Ganze neun Jahre bleibt die ausländische VW-Belegschaft hinter dem Schlagbaum. Zwar muss Heinrich Nordhoff schon 1965 akzeptieren, dass diejenigen, die der Fabrik nicht sofort den Rücken gekehrt haben, „mehr und mehr Gefallen an ihrem Gastland finden und dableiben wollen. Der Generalkonsul schätzt den Anteil unserer Italiener, die Wolfsburger werden wollen, auf achtzig Prozent. Das bedeutet Frauen, Kinder, Familien, Wohnungen, Schulen usw. Dieser Realität haben wir entgegenzusehen und uns darauf vorzubereiten.“ Man werde „in diesen sauren Apfel beißen müssen“.

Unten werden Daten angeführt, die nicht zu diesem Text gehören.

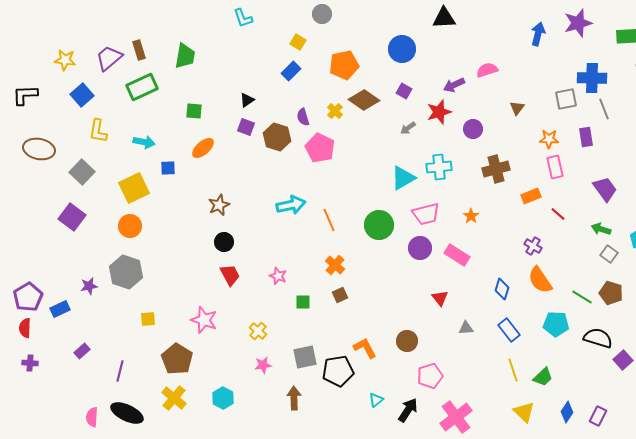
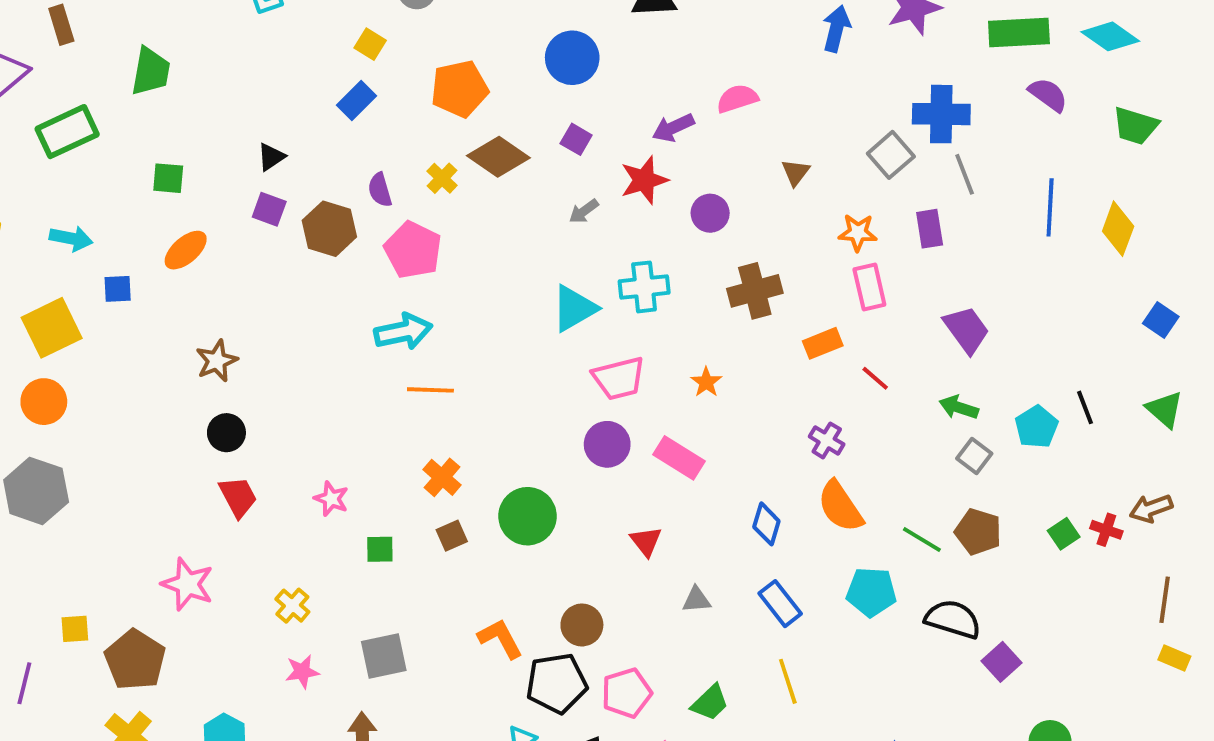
brown rectangle: (139, 50) -> (61, 25), moved
gray square: (566, 99) -> (891, 155), turned -30
cyan arrow: (291, 205) -> (403, 332), moved
orange line: (329, 220) -> (430, 390), turned -65
green circle: (379, 225) -> (528, 516), moved
yellow square: (148, 319) -> (75, 629), moved
black pentagon: (338, 371) -> (557, 683), moved
green trapezoid: (543, 377) -> (710, 703), moved

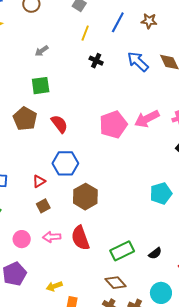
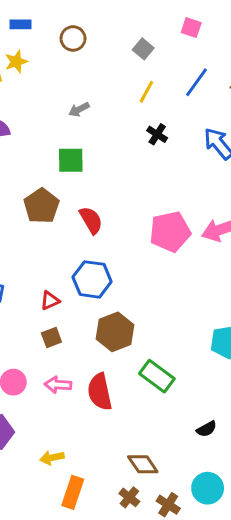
green rectangle: (122, 251) -> (157, 376), moved, turned 55

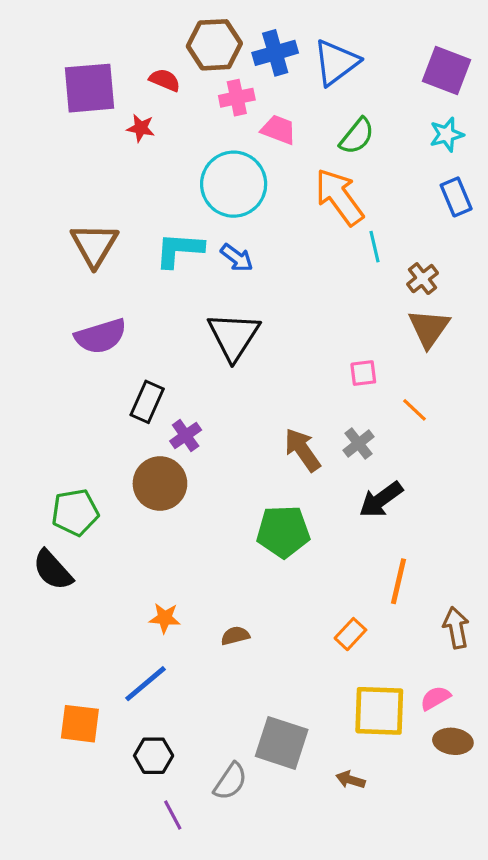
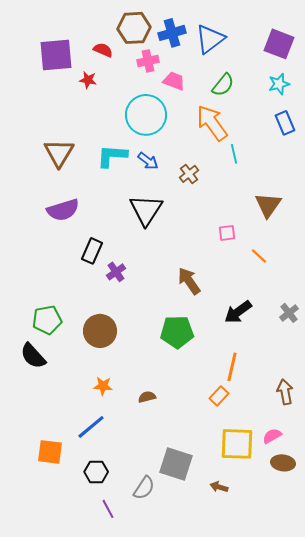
brown cross: (423, 279) -> (189, 174), moved
gray cross: (358, 443) -> (289, 313), moved
brown circle: (160, 484) -> (100, 331), moved
orange line: (399, 581) -> (232, 367), moved

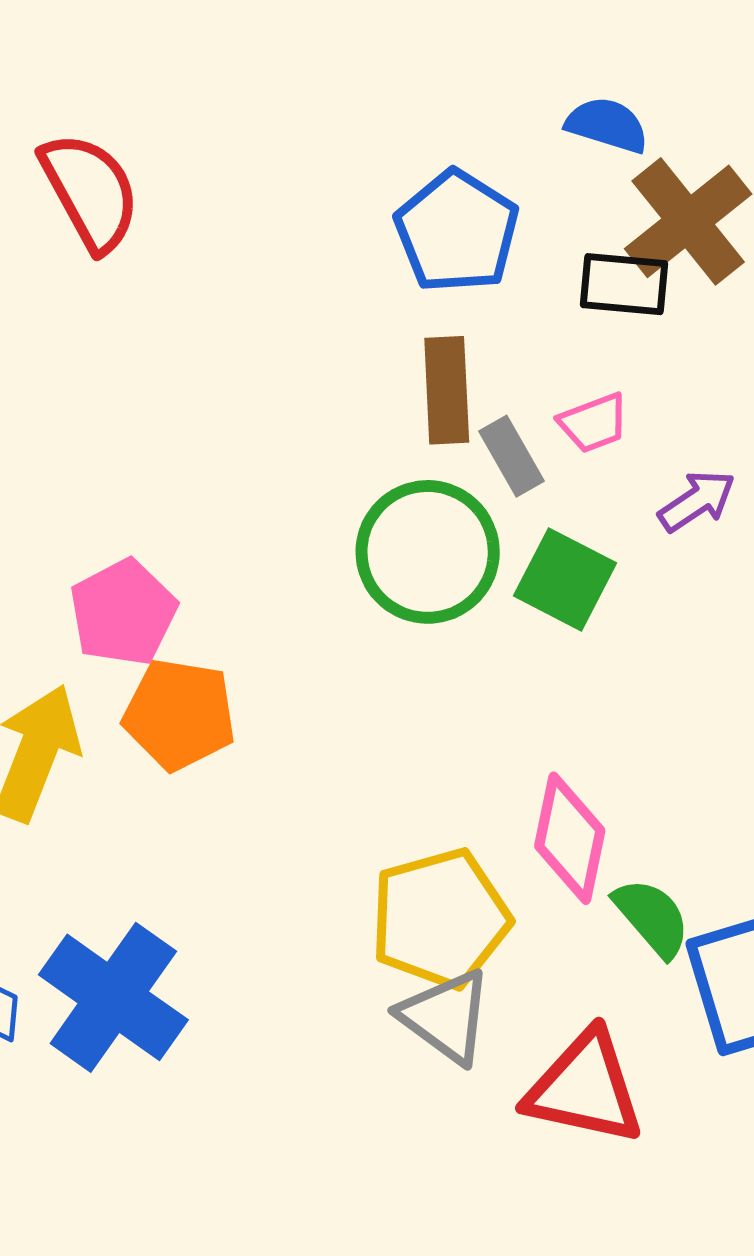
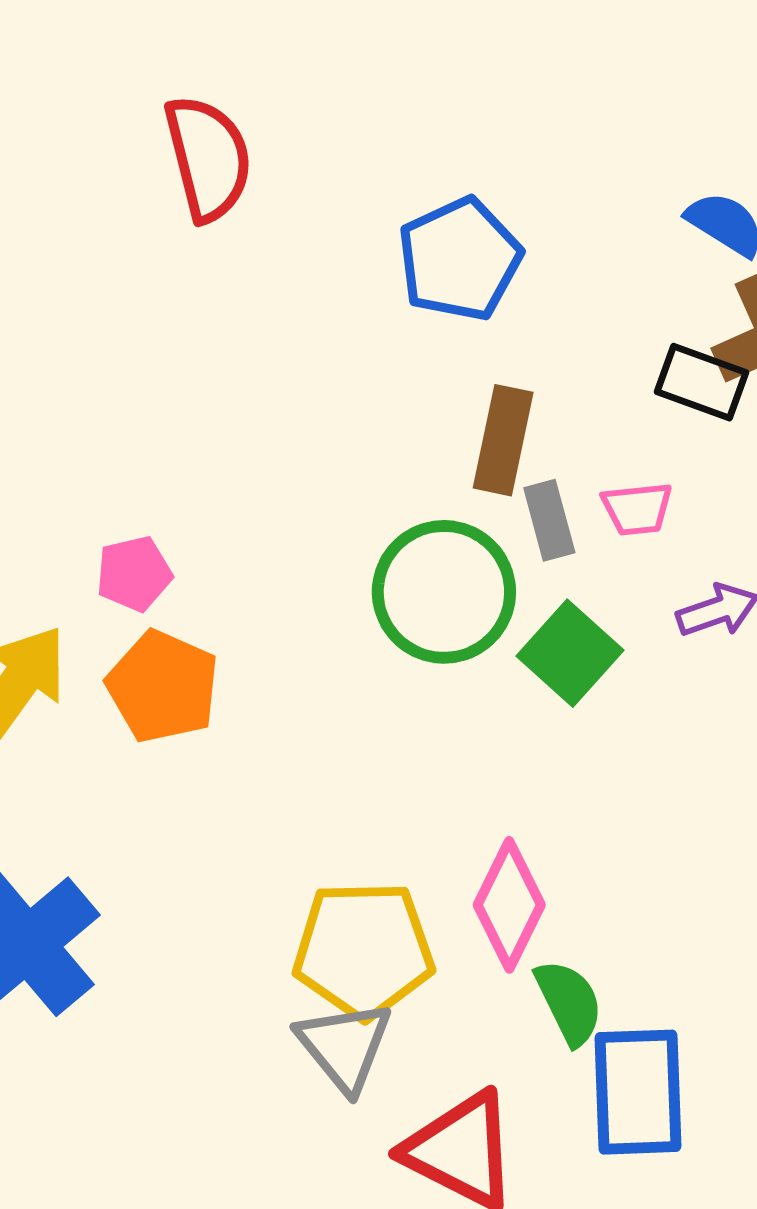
blue pentagon: (457, 231) -> (460, 259), moved
pink pentagon: (123, 612) -> (134, 574), size x0.7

Es geschieht jedoch nichts. Schlimmer noch, die Rezession kostet 1966/67 Tausende in der Bundesrepublik ihre Arbeitsplätze – vor allem Ausländer. Bei VW gibt es vordergründig keine Massenentlassungen: Das Unternehmen beschließt einen Einstellungsstopp und lässt viele Kurzverträge auslaufen. Bald darauf – die Konjunktur erholt sich merklich – werden wieder italienische Arbeiter angeworben. Wie schon im ersten Jahr greift die Personalabteilung auf ihre ursprünglich durch den katholischen Generaldirektor Heinrich Nordhoff gepflegten Beziehungen zum Vatikan zurück. Über die katholische Arbeiterorganisation ACLI und Kirchengemeinden hören Italiener noch in entlegensten Landstrichen davon, dass sie in Deutschland gebraucht werden. Und erneut bleibt nur die Hälfte von ihnen.

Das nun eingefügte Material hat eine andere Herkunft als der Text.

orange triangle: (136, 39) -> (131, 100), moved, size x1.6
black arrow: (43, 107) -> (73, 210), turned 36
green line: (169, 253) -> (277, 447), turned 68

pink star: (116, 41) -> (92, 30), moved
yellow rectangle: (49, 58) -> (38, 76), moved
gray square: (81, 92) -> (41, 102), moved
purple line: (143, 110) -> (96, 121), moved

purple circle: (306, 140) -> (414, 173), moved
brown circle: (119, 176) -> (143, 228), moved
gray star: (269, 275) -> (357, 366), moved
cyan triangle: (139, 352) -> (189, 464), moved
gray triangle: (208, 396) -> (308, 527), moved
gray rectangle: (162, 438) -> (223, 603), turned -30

Erst 1970 entschließt sich das Volkswagenwerk, seine ausländischen Arbeiter aus den Holzbaracken in feste Behausungen zu bringen. In Kästorf, wenige Kilometer nördlich von der Fabrik gelegen, soll ein Kleinhochhauskomplex entstehen. Mehrbettzimmer soll es jedoch weiterhin geben. „Ein Ghetto“, so Rocco Artale. „Genau das, was wir nicht wollten.“ Rückblickend beschreibt er die Sechzigerjahre als Phase der Organisation, „als wir begannen, Forderungen zu stellen“. In den Siebzigerjahren haben Wolfsburgs Italiener „schon politische Wurzeln“, sagt Artale, und sie mischen sich ein. Ihre Wohnsituation ist nicht nur ein Thema für den Betriebsrat bei VW, dem mit Lorenzo Annese bereits seit 1963 ein Italiener angehört, sondern auch im Rathaus. Das mehrstöckige Arbeiterwohnheim in Kästorf ist nicht mehr zu verhindern, doch endlich werden in dessen Nähe auch Werkswohnungen für Familien gebaut. Einige italienische VW-Angehörige können mit ihren Frauen und Kindern zusammenleben. Andererseits bleiben die Italiener auch dort unter sich. „Deutsche wollten da nicht wohnen“, so Artale.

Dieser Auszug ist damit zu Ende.